If you reflash it to TSIP you get a much richer interface that allows upload and downlod of ephemeris, almanac, initial position and time along with customizing many other of its modes of operation. For example, you can set it to provide an overdetermined solution where it will use more than 4 SV to improve the precision of the nav solution. You can also set it to track the highest 8 SV or the highest 6, change the mask parameters, dynamics filters, operate in MSL or geoidal height modes, etc. It is a real luxury for Trimble GPS users that Jan has included the TSIP parser in GPSapp.

NMEA, per se, doesn't allow almanac or ephemeris interchange.
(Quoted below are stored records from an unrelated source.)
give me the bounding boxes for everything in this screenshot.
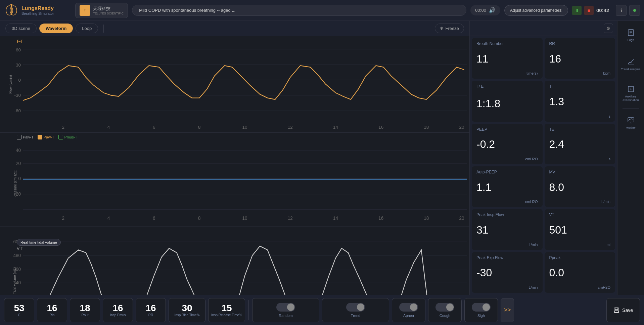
toggle-knob-sigh	[482, 303, 490, 311]
legend-pmus[interactable]: Pmus-T	[58, 135, 78, 139]
side-nav: Logs Trend analysis Auxiliary examinatio…	[617, 21, 644, 295]
metric-unit: L/min	[476, 285, 538, 289]
legend-paw[interactable]: Paw-T	[38, 135, 54, 139]
svg-text:12: 12	[288, 216, 293, 221]
pause-button[interactable]: ⏸	[572, 6, 582, 15]
svg-text:60: 60	[16, 47, 21, 52]
metric-card-peak-insp-flow: Peak Insp.Flow 31 L/min	[472, 209, 543, 250]
info-button[interactable]: ℹ	[616, 5, 627, 16]
param-value-c: 53	[14, 303, 24, 314]
toggle-cough[interactable]: Cough	[428, 298, 462, 322]
metric-unit: ml	[549, 243, 611, 247]
param-insp_release[interactable]: 15 Insp.Release.Time%	[208, 298, 245, 322]
param-label-insp_pmus: Insp.Pmus	[110, 313, 126, 317]
toggle-switch-trend[interactable]	[346, 303, 365, 312]
logo-text: LungsReady Breathing Simulator	[21, 5, 54, 15]
palv-label: Palv-T	[23, 135, 34, 139]
metric-card-peep: PEEP -0.2 cmH2O	[472, 124, 543, 164]
param-label-insp_rise: Insp.Rise.Time%	[174, 313, 199, 317]
param-c[interactable]: 53 C	[4, 298, 34, 322]
metric-card-vt: VT 501 ml	[545, 209, 615, 250]
legend-palv[interactable]: Palv-T	[17, 135, 34, 139]
tab-3d-scene[interactable]: 3D scene	[5, 24, 37, 33]
param-insp_rise[interactable]: 30 Insp.Rise.Time%	[169, 298, 205, 322]
nav-item-auxiliary[interactable]: Auxiliary examination	[619, 82, 643, 106]
metric-unit: cmH2O	[549, 285, 611, 289]
param-value-insp_pmus: 16	[112, 303, 123, 314]
svg-text:6: 6	[153, 125, 155, 130]
toggle-switch-sigh[interactable]	[472, 303, 491, 312]
pressure-chart-container: Pressure (cmH2O) 40 20 0 -20 2 4 6 8 10	[0, 140, 469, 227]
nav-arrow-button[interactable]: >>	[501, 298, 514, 322]
svg-point-0	[6, 6, 13, 15]
param-rout[interactable]: 18 Rout	[70, 298, 100, 322]
params-button[interactable]: Adjust advanced parameters!	[504, 5, 568, 16]
metric-card-te: TE 2.4 s	[545, 124, 615, 164]
controls-right: ⏸ ■ 00:42 ℹ	[572, 5, 640, 16]
timer-icon: 🔊	[489, 7, 496, 13]
svg-text:-30: -30	[14, 93, 21, 98]
green-dot	[633, 9, 636, 12]
ft-label: F-T	[17, 39, 23, 44]
toggle-label-apnea: Apnea	[403, 314, 414, 318]
toggle-sigh[interactable]: Sigh	[464, 298, 498, 322]
metric-value: 0.0	[549, 267, 611, 278]
stop-button[interactable]: ■	[584, 6, 594, 15]
vt-chart: 600 480 360 240 120 0 -120 2 4 6 8 10 12…	[3, 236, 467, 295]
toggle-switch-cough[interactable]	[435, 303, 454, 312]
metric-card-i-/-e: I / E 1:1.8	[472, 81, 543, 121]
svg-text:0: 0	[18, 176, 21, 181]
param-insp_pmus[interactable]: 16 Insp.Pmus	[103, 298, 133, 322]
header: LungsReady Breathing Simulator T 天堰科技 TE…	[0, 0, 644, 21]
camera-button[interactable]	[629, 5, 640, 16]
paw-checkbox[interactable]	[38, 135, 42, 139]
flow-y-label: Flow (L/min)	[9, 75, 12, 94]
param-label-c: C	[18, 313, 20, 317]
monitor-icon	[627, 117, 635, 125]
logo-subtitle: Breathing Simulator	[21, 11, 54, 15]
param-rin[interactable]: 16 Rin	[37, 298, 67, 322]
company-name-en: TELLYES SCIENTIFIC	[93, 12, 124, 15]
svg-text:4: 4	[107, 125, 110, 130]
toggle-random[interactable]: Random	[252, 298, 319, 322]
logs-label: Logs	[628, 38, 634, 42]
metric-name: TE	[549, 127, 611, 132]
param-label-rout: Rout	[81, 313, 88, 317]
svg-text:480: 480	[13, 252, 21, 258]
svg-point-4	[10, 4, 12, 5]
toggle-apnea[interactable]: Apnea	[392, 298, 425, 322]
company-name-cn: 天堰科技	[93, 6, 124, 12]
nav-item-monitor[interactable]: Monitor	[619, 111, 643, 135]
toggle-trend[interactable]: Trend	[322, 298, 389, 322]
metric-card-rr: RR 16 bpm	[545, 38, 615, 79]
freeze-icon: ❄	[440, 26, 444, 31]
toggle-switch-apnea[interactable]	[399, 303, 418, 312]
svg-text:8: 8	[198, 125, 201, 130]
svg-text:10: 10	[242, 216, 247, 221]
tab-loop[interactable]: Loop	[76, 24, 98, 33]
freeze-button[interactable]: ❄ Freeze	[435, 24, 464, 33]
palv-checkbox[interactable]	[17, 135, 21, 139]
metric-value: 31	[476, 225, 538, 235]
metric-card-auto-peep: Auto-PEEP 1.1 cmH2O	[472, 166, 543, 207]
svg-text:18: 18	[424, 125, 429, 130]
company-icon: T	[80, 5, 90, 16]
save-button[interactable]: Save	[606, 298, 640, 322]
svg-text:0: 0	[18, 77, 21, 82]
tab-bar: 3D scene Waveform Loop ❄ Freeze	[0, 21, 469, 36]
nav-item-trend[interactable]: Trend analysis	[619, 53, 643, 76]
pmus-checkbox[interactable]	[58, 135, 63, 139]
nav-divider	[623, 108, 639, 109]
tab-waveform[interactable]: Waveform	[39, 24, 73, 33]
svg-text:8: 8	[198, 216, 201, 221]
nav-item-logs[interactable]: Logs	[619, 24, 643, 47]
param-rr[interactable]: 16 RR	[136, 298, 166, 322]
bottom-separator	[248, 300, 249, 320]
metrics-grid: Breath Number 11 time(s) RR 16 bpm I / E…	[470, 36, 617, 295]
metric-name: Peak Exp.Flow	[476, 255, 538, 260]
metrics-settings-button[interactable]: ⚙	[604, 24, 613, 33]
metric-name: Auto-PEEP	[476, 170, 538, 174]
toggle-switch-random[interactable]	[276, 303, 295, 312]
pressure-legend: Palv-T Paw-T Pmus-T	[0, 133, 469, 140]
metric-name: VT	[549, 212, 611, 217]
Individual manufacturers have defined proprietary NMEA-like sentences that are then useable for expanded functions. Unfortunately, these are different for each manufacturer's GPS so the interface to use them gets almost as complex as providing for the various binary protocols.

NMEA was originally intended to interconnect marine electronics such as speed logs, compasses, auto pilots, LORAN etc. GPS came later and was added as the $GPxxx series along with a provision for manufacturers proprietary messages in the $Pyyyx series, where YYY denotes the manufacturer (such as GRM for Garmin).

When all is said and done the almanac/ephemeris functions really belong in the GPS. If a GPS receiver (designed for navigation use) doesn't store these then it is most likely a hardware fault (bad battery or "Gold Cap" or BBRAM). I don't know of any decent nav receiver that doesn't store this data by design. Dependency on an external device is devistating to performance.